_Task:_ From the entries below, print exactly the span beginning with the line holding "Equipment funding opportunities" and ending with the line holding "Equity Committee.", endpoints included, and skip any pictures.

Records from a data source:

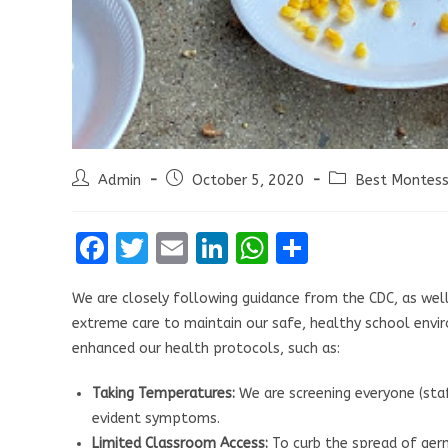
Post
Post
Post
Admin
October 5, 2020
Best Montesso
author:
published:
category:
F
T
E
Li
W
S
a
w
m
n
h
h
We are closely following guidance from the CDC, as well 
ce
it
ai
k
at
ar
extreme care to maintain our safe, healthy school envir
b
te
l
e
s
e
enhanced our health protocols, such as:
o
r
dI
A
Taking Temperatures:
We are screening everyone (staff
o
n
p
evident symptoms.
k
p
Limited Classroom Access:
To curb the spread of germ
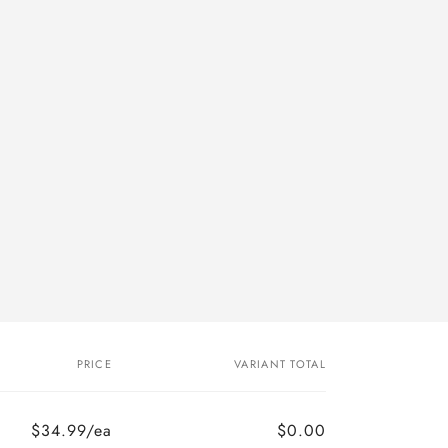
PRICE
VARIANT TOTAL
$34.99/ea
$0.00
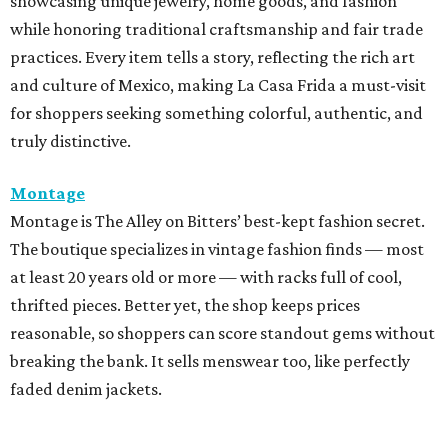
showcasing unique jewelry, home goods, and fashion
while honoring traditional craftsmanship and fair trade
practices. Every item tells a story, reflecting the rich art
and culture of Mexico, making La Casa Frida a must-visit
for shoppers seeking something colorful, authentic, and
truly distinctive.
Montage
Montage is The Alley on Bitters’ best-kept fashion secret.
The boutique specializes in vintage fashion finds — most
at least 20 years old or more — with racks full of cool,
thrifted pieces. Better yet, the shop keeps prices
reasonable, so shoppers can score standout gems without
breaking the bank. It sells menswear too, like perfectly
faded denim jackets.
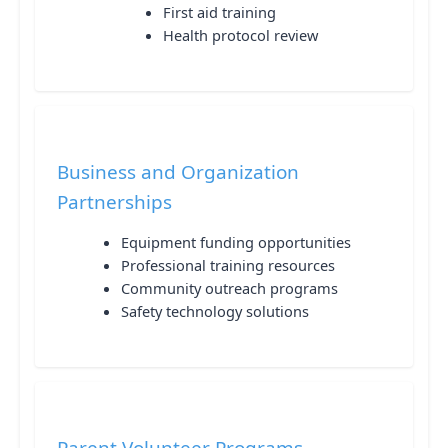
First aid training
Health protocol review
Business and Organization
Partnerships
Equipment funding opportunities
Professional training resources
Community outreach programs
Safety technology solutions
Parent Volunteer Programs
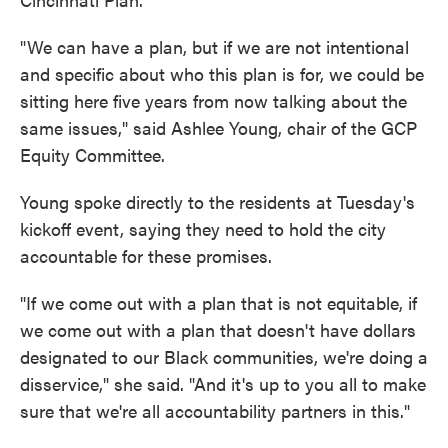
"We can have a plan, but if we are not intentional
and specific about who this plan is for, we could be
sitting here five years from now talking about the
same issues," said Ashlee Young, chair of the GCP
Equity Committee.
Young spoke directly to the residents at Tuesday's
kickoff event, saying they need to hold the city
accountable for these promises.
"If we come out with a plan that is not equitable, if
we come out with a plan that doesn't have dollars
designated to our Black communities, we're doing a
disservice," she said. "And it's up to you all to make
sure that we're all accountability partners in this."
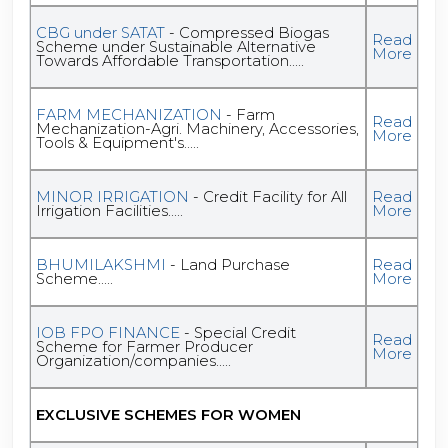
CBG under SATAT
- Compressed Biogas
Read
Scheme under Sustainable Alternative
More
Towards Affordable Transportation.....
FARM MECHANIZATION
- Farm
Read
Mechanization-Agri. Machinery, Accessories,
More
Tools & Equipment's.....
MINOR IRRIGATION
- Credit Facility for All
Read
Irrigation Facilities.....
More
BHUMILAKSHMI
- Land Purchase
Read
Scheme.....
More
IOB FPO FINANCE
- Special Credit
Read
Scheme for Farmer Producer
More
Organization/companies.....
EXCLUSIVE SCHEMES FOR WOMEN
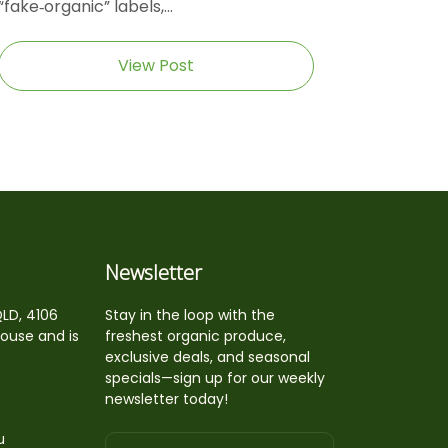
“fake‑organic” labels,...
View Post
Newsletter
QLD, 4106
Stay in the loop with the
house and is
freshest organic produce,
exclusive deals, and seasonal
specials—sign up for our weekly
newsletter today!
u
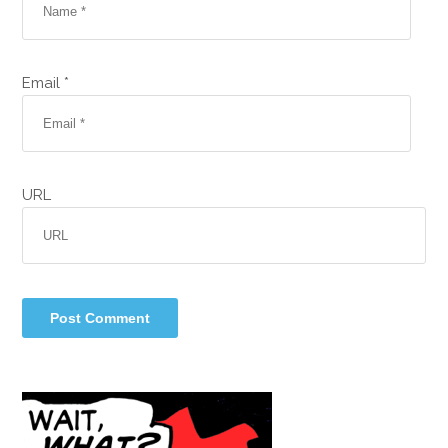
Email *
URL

---

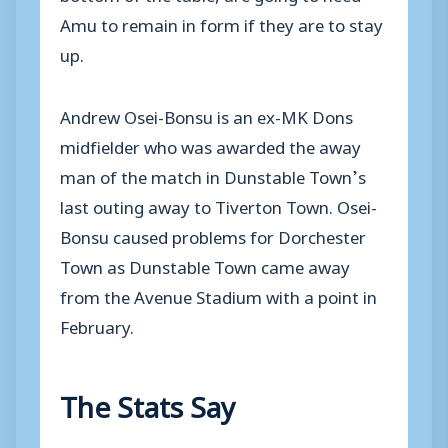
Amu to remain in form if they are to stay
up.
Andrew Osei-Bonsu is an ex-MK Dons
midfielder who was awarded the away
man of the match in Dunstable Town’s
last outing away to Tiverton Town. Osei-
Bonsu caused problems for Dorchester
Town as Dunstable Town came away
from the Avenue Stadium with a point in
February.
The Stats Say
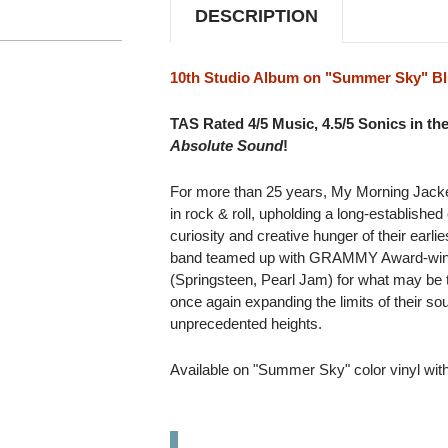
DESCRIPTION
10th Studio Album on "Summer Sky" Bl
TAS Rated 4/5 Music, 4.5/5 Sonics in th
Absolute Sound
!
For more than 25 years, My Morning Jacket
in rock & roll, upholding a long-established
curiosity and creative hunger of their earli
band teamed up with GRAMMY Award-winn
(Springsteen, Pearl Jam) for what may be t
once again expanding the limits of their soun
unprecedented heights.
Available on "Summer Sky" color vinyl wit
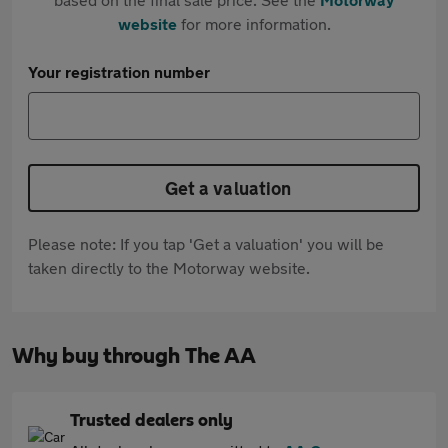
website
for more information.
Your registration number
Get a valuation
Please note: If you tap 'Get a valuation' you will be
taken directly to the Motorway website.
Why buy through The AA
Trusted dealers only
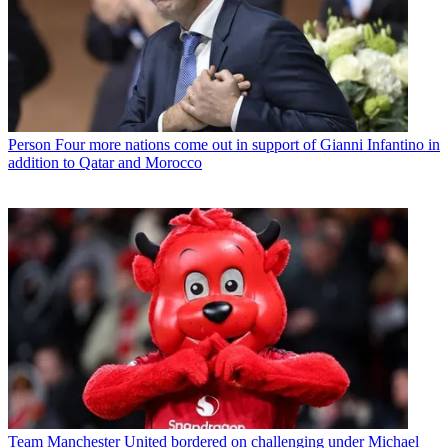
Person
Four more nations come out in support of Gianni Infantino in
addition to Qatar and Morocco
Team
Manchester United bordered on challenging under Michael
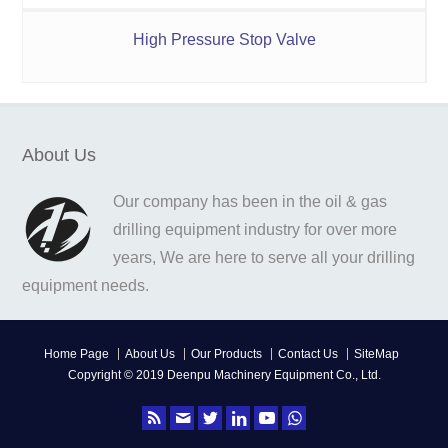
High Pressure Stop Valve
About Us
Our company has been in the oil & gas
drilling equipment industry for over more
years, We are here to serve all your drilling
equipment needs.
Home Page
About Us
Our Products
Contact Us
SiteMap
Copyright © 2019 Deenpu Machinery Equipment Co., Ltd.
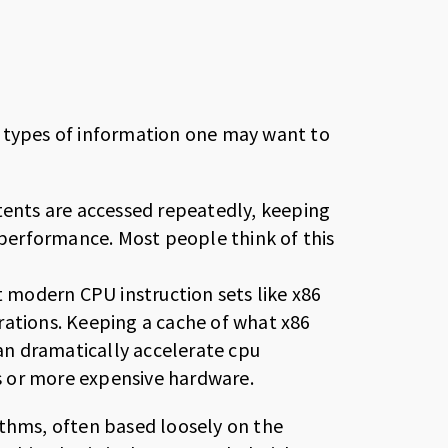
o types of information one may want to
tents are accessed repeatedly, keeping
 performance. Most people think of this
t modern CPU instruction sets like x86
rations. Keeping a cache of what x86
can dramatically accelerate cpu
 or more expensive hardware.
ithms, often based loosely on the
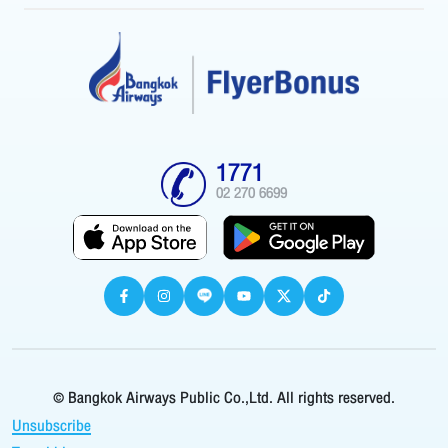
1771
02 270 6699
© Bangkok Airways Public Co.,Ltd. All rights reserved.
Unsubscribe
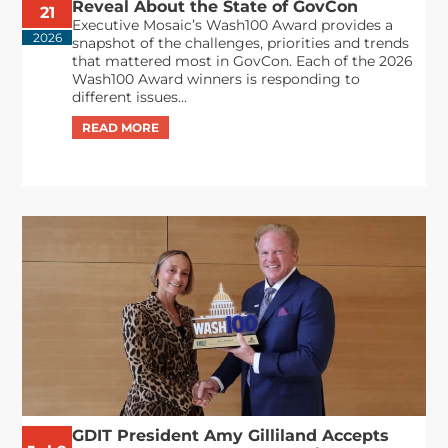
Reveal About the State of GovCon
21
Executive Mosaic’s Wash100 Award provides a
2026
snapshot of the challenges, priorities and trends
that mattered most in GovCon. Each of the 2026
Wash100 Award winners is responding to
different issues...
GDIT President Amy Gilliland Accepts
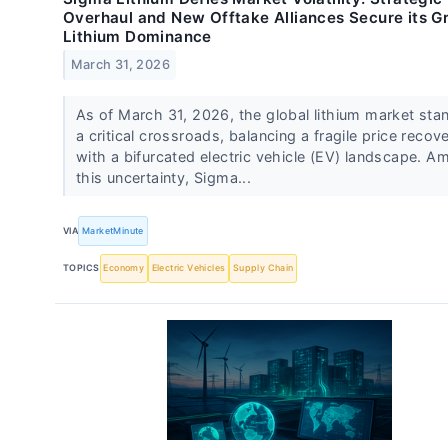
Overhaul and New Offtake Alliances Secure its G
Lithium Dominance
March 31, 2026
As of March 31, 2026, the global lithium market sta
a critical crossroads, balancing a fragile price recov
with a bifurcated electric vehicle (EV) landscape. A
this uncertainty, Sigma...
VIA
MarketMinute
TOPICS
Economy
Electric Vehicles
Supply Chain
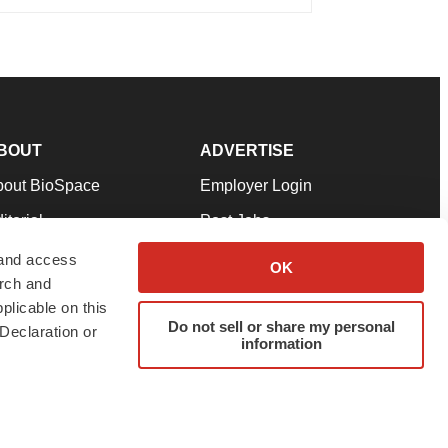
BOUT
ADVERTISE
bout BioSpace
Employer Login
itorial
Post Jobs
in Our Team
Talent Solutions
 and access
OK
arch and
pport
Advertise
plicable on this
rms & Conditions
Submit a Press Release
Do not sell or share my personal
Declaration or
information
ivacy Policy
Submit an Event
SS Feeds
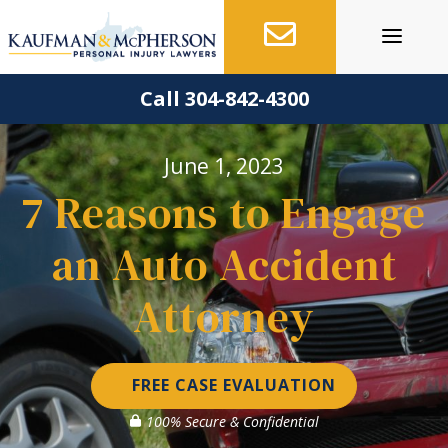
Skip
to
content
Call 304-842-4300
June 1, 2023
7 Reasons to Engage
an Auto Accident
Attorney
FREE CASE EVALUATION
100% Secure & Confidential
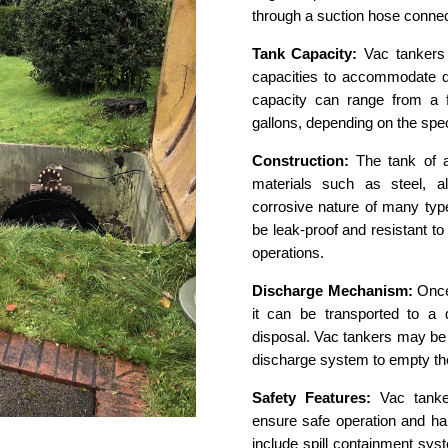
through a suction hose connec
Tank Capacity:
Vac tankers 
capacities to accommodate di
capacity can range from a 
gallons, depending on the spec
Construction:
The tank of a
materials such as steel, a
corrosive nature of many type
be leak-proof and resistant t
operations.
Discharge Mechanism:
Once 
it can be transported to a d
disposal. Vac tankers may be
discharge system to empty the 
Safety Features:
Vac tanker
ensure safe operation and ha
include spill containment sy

--

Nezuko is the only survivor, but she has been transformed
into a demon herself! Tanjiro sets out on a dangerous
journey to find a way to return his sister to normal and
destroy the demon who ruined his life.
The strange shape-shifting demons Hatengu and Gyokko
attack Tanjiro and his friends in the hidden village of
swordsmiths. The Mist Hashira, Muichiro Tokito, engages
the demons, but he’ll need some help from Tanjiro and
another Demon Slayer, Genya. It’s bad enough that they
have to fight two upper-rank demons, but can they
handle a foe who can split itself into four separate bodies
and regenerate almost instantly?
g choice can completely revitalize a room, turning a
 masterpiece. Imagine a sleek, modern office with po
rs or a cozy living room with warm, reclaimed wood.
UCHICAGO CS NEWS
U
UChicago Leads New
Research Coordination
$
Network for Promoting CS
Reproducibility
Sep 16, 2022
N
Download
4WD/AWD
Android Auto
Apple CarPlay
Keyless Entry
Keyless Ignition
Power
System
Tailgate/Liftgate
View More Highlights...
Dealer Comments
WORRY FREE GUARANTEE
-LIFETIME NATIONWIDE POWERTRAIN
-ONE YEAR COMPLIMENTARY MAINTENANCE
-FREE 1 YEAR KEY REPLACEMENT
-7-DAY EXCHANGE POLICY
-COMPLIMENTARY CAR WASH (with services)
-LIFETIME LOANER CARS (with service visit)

_Output of the exercise:_
Equipment funding opportunities
Professional training resources
Community outreach programs
Safety technology solutions
Parent Volunteer Programs
"We can have a plan, but if we are not intentional
and specific about who this plan is for, we could be
sitting here five years from now talking about the
same issues," said Ashlee Young, chair of the GCP
Equity Committee.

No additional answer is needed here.